In which I meet a had-been and would-be-again pop star, and am embarrassed by my footwear.
A number of years ago, when I worked for a media organisation which shall remain nameless. Because we were journalists we occasionally got invites to the openings of new places, the best tickets usually went to the senior people, but sometimes the treats trickled down.
On one occasion the entire news team were invited to the opening of a new Go-Karting track, to which a number of media and ‘celebs’ had been invited. It was on a week night, and directly after work, as a result we all turned up in our work gear, which in my case included a pair of pretty shiny black brogues.
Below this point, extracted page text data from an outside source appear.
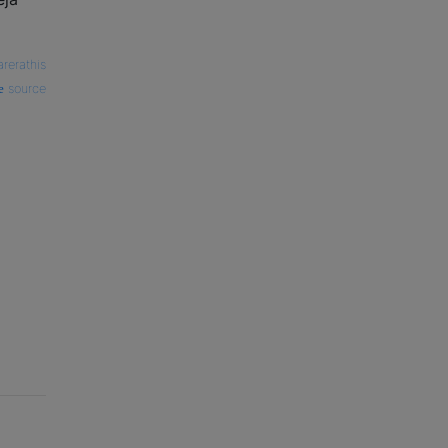
arerathis
source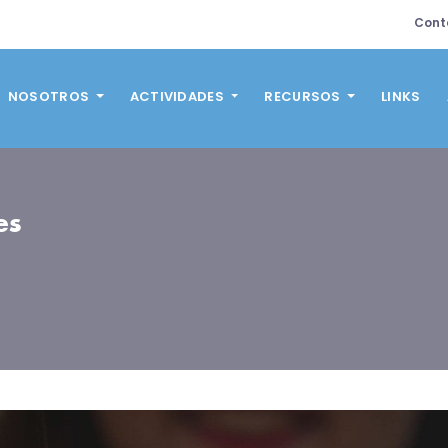
Cont
NOSOTROS
ACTIVIDADES
RECURSOS
LINKS
es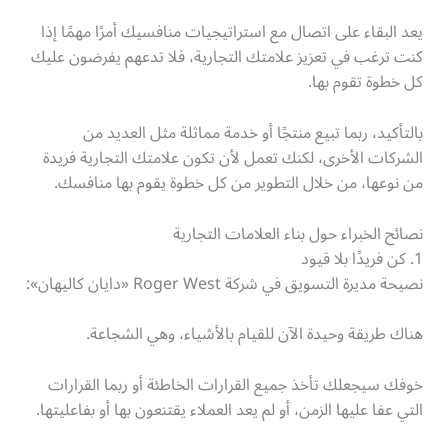
يعد البقاء على اتصال مع استراتيجيات منافسيك أمرًا مهمًا إذا
كنت ترغب في تعزيز علامتك التجارية، فلا تدعهم يفرضون عليك
كل خطوة تقوم بها.
بالتأكيد، ربما تبيع منتجًا أو خدمة مماثلة مثل العديد من
الشركات الأخرى، لكنك تعمل لأن تكون علامتك التجارية فريدة
من نوعها، من خلال التطوير من كل خطوة يقوم بها منافسك.
نصائح الخبراء حول بناء العلامات التجارية
1. كن فريدًا بلا قيود
نصيحة مديرة التسويق في شركة Roger West «دايان كاليهان»:
هناك طريقة وحيدة الآن للقيام بالأشياء، وهي الشجاعة.
خوفك سيجعلك تأخذ جميع القرارات الخاطئة أو ربما القرارات
التي عفا عليها الزمن، أو لم يعد العملاء يقتنعون بها أو بفاعليتها.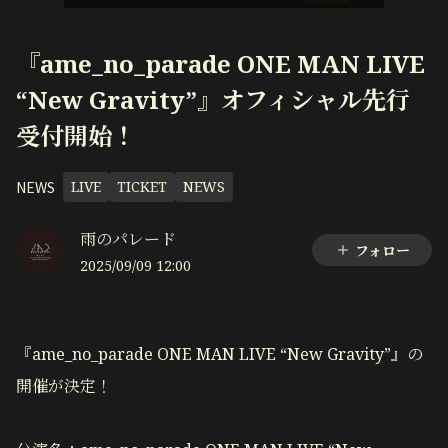
『ame_no_parade ONE MAN LIVE
“New Gravity”』オフィシャル先行
受付開始！
NEWS
LIVE
TICKET
NEWS
雨のパレード
フォロー
2025/09/09 12:00
『ame_no_parade ONE MAN LIVE “New Gravity”』の
開催が決定！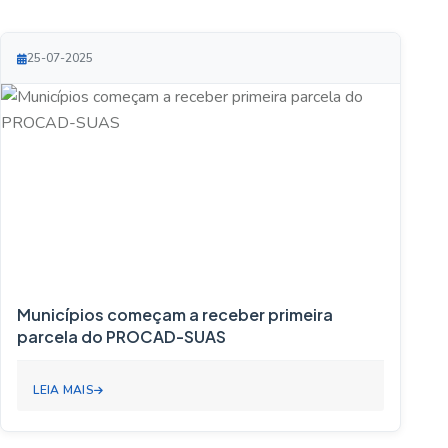
25-07-2025
Municípios começam a receber primeira
parcela do PROCAD-SUAS
LEIA MAIS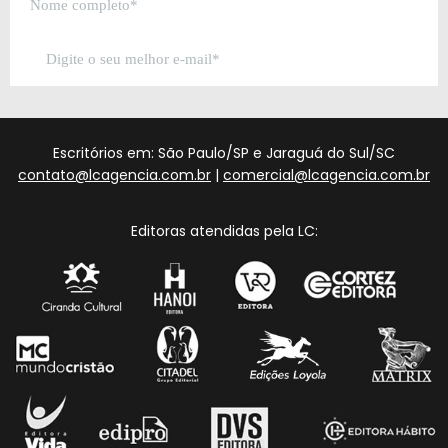
Escritórios em: São Paulo/SP e Jaraguá do Sul/SC
contato@lcagencia.com.br
|
comercial@lcagencia.com.br
Editoras atendidas pela LC: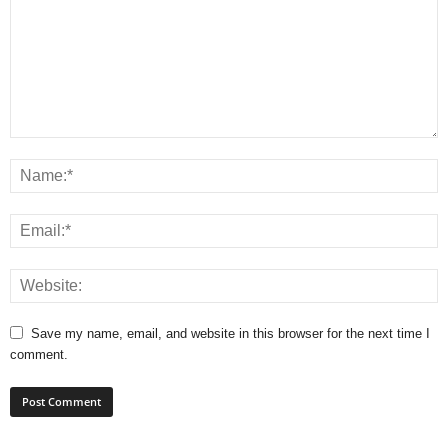
Save my name, email, and website in this browser for the next time I
comment.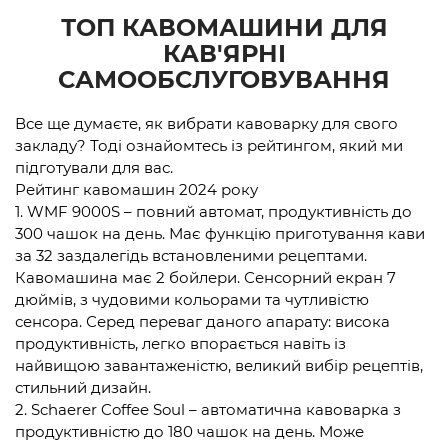
ТОП КАВОМАШИНИ ДЛЯ
КАВ'ЯРНІ
САМООБСЛУГОВУВАННЯ
Все ще думаєте, як вибрати кавоварку для свого
закладу? Тоді ознайомтесь із рейтингом, який ми
підготували для вас.
Рейтинг кавомашин 2024 року
1. WMF 9000S – повний автомат, продуктивність до
300 чашок на день. Має функцію приготування кави
за 32 заздалегідь встановленими рецептами.
Кавомашина має 2 бойлери. Сенсорний екран 7
дюймів, з чудовими кольорами та чутливістю
сенсора. Серед переваг даного апарату: висока
продуктивність, легко впорається навіть із
найвищою завантаженістю, великий вибір рецептів,
стильний дизайн.
2. Schaerer Coffee Soul – автоматична кавоварка з
продуктивністю до 180 чашок на день. Може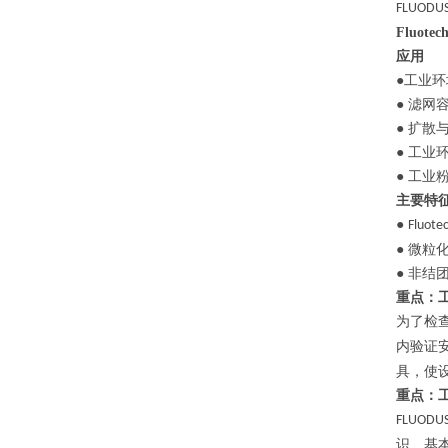
FLUODU
Fluot
应用
●工业
● 滤网
● 扩散
● 工业
● 工
主要特
●
Fluote
● 微粒
● 非
重点：
为了检
内验证
具，使
重点：
FLUODU
识、基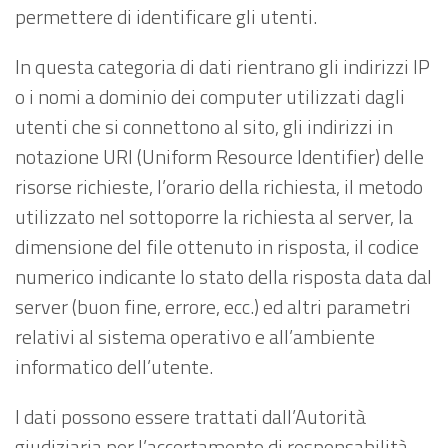
permettere di identificare gli utenti.
In questa categoria di dati rientrano gli indirizzi IP
o i nomi a dominio dei computer utilizzati dagli
utenti che si connettono al sito, gli indirizzi in
notazione URI (Uniform Resource Identifier) delle
risorse richieste, l’orario della richiesta, il metodo
utilizzato nel sottoporre la richiesta al server, la
dimensione del file ottenuto in risposta, il codice
numerico indicante lo stato della risposta data dal
server (buon fine, errore, ecc.) ed altri parametri
relativi al sistema operativo e all’ambiente
informatico dell’utente.
I dati possono essere trattati dall’Autorità
giudiziaria per l’accertamento di responsabilità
I knew – somehow – that we would be given protective overalls to wear, but for some reason I’d somehow overlooked or forgotten about the issue of footwear. As a result I found myself in a changing room pulling on a boiler suit and worrying about my shoes.
The man next to me was also getting changed, and zipping up his grey boiler suit. I suppose I assumed that he was a journalist too, but couldn’t be sure, so I said to him: “What do you do then, mate?” “Oh,” he replied, “I used to be a pop star.” “Really?” I said, looking at him in the hope that I might perhaps recognise him. “Were you in a band then?” “Yes,” he said, “I was in a band called Take That.” “Oh… yes, I’ve heard of them…” I replied rather weakly. This was a fairly momentous error on my part, Take That had been huge shortly beforehand. The conversation ended shortly afterwards, and we said goodbye. He smiled broadly, I grinned sheepishly, and he went off to the track wearing, I noticed, a pair of trainers. I meanwhile tied the laces of my brogues and headed off awkwardly to find my colleagues.
The mystery singer turned out to be Howard Donald, the Take That heart-throb who had until recently sported a head full of dreadlocks. I told myself it was his new hair cut that had flummoxed me. I told the rest of the team about it, noticing that they too had all thought to bring trainers with them. In our team photograph I alone stood wearing the boiler suit and shiny shoes. But we wrote up the story – which was published the following day in the Daily Record, of all places, with the headline ‘Howard is Top of the Crops’ and giving a blow by blow account of our changing room conversation.
Jesse Stone, the now largely forgotten (ironically) Blues musician who some think of as the founder of rock and roll prophesied the nature of my little encounter with Howard when he said: “Fame is a fickle thing… as soon as you relax for five minutes, they’re gone, you know, and they’re following somebody else.”